*** Opening TASK MATERIAL ***

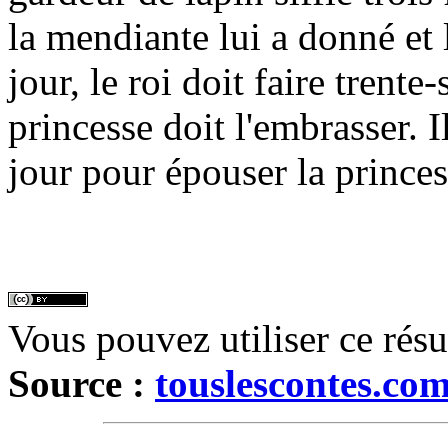
la mendiante lui a donné et 
jour, le roi doit faire trente
princesse doit l'embrasser. I
jour pour épouser la princess
Vous pouvez utiliser ce rés
Source :
touslescontes.co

*** Closing TASK MATERIAL ***

Lines above with the word "doit" should be counted, and the reply is that count alone.

• _RESPONSE TO THE TASK_
2